• **INSTRUCTIONS TO FOLLOW**
Examine each line of the data, and copy the ones containing "VISAR".

• **DATA LISTING**
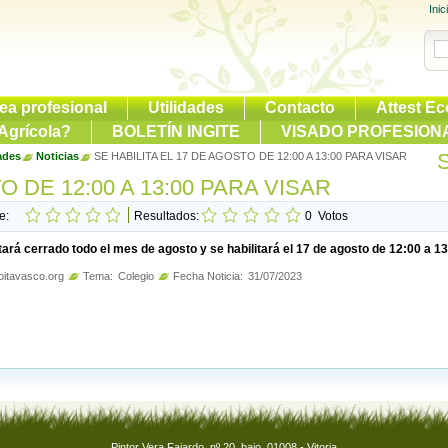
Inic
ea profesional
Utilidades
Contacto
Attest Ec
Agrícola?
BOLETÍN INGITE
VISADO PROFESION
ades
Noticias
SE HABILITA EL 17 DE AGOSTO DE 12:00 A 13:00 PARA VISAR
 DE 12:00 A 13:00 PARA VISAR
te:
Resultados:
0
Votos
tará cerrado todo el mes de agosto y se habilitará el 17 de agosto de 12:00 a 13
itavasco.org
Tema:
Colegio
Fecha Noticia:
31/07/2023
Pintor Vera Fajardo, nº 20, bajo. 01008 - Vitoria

• **RESPONSE TO THE EXERCISE**
SE HABILITA EL 17 DE AGOSTO DE 12:00 A 13:00 PARA VISAR
 DE 12:00 A 13:00 PARA VISAR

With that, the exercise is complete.